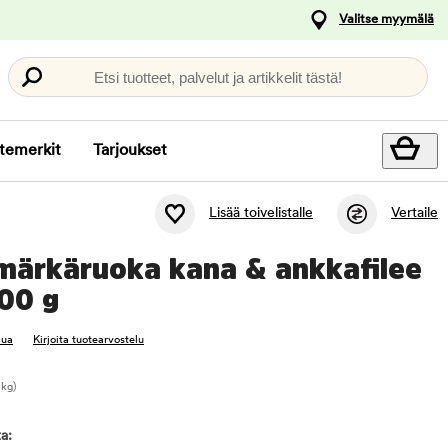
Valitse myymälä
Etsi tuotteet, palvelut ja artikkelit tästä!
temerkit
Tarjoukset
Lisää toivelistalle
Vertaile
märkäruoka kana & ankkafilee
00 g
lua
Kirjoita tuotearvostelu
 kg)
a:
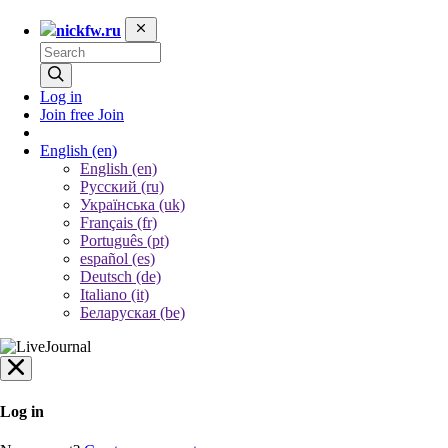
nickfw.ru
Log in
Join free
Join
English
(en)
English (en)
Русский (ru)
Українська (uk)
Français (fr)
Português (pt)
español (es)
Deutsch (de)
Italiano (it)
Беларуская (be)
Log in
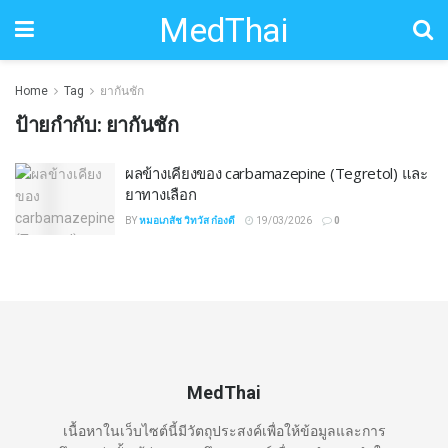
MedThai
Home
Tag
ยากันชัก
ป้ายกำกับ:
ยากันชัก
ผลข้างเคียงของ carbamazepine (Tegretol) และ
ยาทางเลือก
BY
หมอเภสัช วิทวัส ก๋องดี
19/03/2026
0
MedThai
เนื้อหาในเว็บไซต์นี้มีวัตถุประสงค์เพื่อให้ข้อมูลและการ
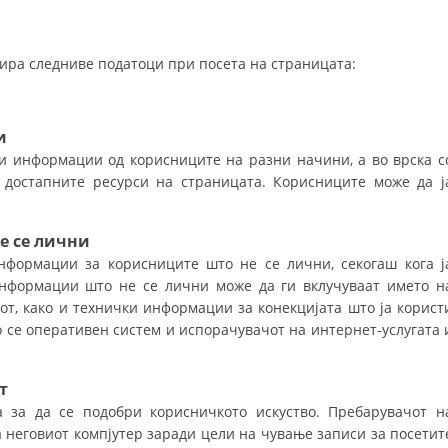
СТРУКТУРА НА ОРГАНИЗАЦИЈАТА
КОНТАКТ ИНФОРМАЦИИ
ира следниве податоци при посета на страницата:
ЧЛЕНСТВО ВО ПРОФЕСИОНАЛНИ ТЕЛА
и
 информации од корисниците на разни начини, а во врска с
ЗАКОН ЗА ЦКРМ
и достапните ресурси на страницата. Корисниците може да ј
СТАТУТ НА ЦКРМ
е се лични
формации за корисниците што не се лични, секогаш кога ј
информации што не се лични може да ги вклучуваат името н
от, како и технички информации за конекцијата што ја корист
ОРГАНИЗАЦИЈА И РАЗВОЈ
о се оперативен систем и испорачувачот на интернет-услугата 
РАКОВОДЕН ОДБОР
т
СОБРАНИЕ
 за да се подобри корисничкото искуство. Пребарувачот н
 неговиот компјутер заради цели на чување записи за посетит
СТРУКТУРА И ОРГАНИЗАЦИОНА ПОСТАВЕНОСТ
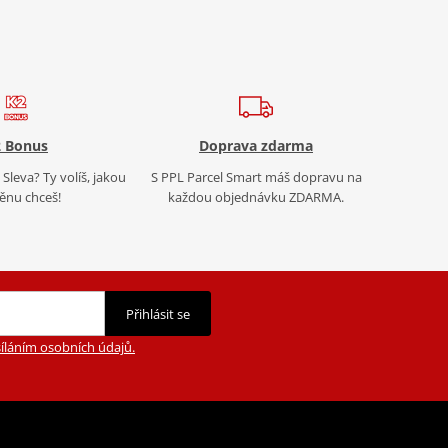
 Bonus
Doprava zdarma
Sleva? Ty volíš, jakou
S PPL Parcel Smart máš dopravu na
nu chceš!
každou objednávku ZDARMA.
Přihlásit se
íláním osobních údajů.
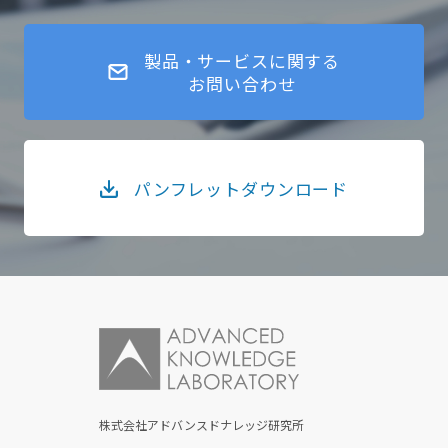
製品・サービスに関する
お問い合わせ
パンフレットダウンロード
株式会社アドバンスドナレッジ研究所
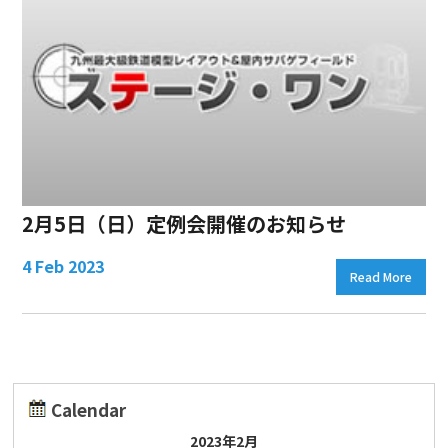
2月5日（日）定例会開催のお知らせ
4 Feb 2023
Read More
Calendar
2023年2月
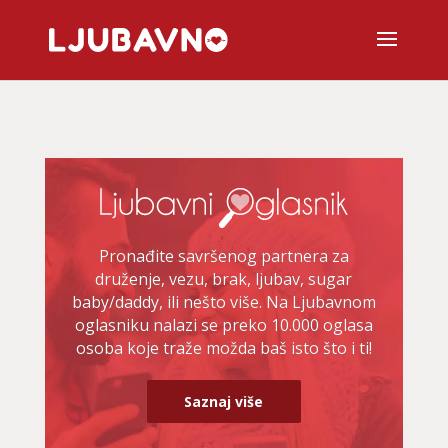
Pronađite savršenog partnera za
druženje, vezu, brak, ljubav, sugar
baby/daddy, ili nešto više. Na Ljubavnom
oglasniku nalazi se preko 10.000 oglasa
osoba koje traže možda baš isto što i ti!
Saznaj više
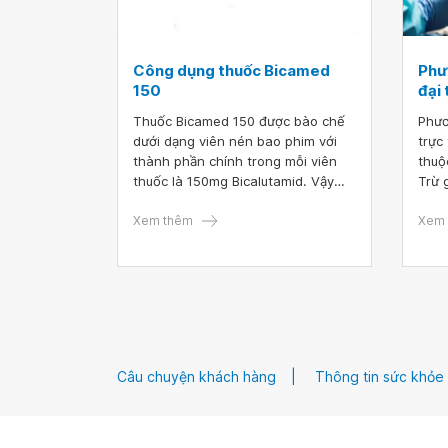
Công dụng thuốc Bicamed
Phư
150
đại 
Thuốc Bicamed 150 được bào chế
Phươ
dưới dạng viên nén bao phim với
trực
thành phần chính trong mỗi viên
thuộ
thuốc là 150mg Bicalutamid. Vậy
Trừ 
thuốc Bicamed 150 có công dụng gì
phẫu
và cách sử dụng như thế nào?
Xem thêm
thể 
Xem 
khác
Câu chuyện khách hàng
Thông tin sức khỏe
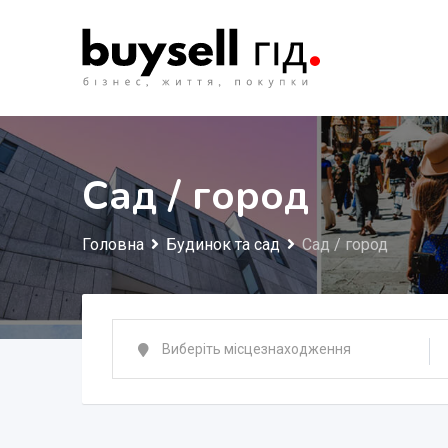
Перейти
до
змісту
Сад / город
Головна
Будинок та сад
Сад / город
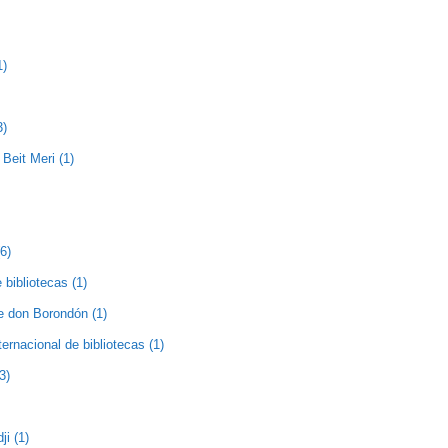
1)
3)
Beit Meri (1)
(6)
 bibliotecas (1)
de don Borondón (1)
nternacional de bibliotecas (1)
3)
ji (1)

**Task statement**
Every line holding the word "страницата" should be copied out of the material.

**Response to the task**
ира следниве податоци при посета на страницата:
и достапните ресурси на страницата. Корисниците може да ј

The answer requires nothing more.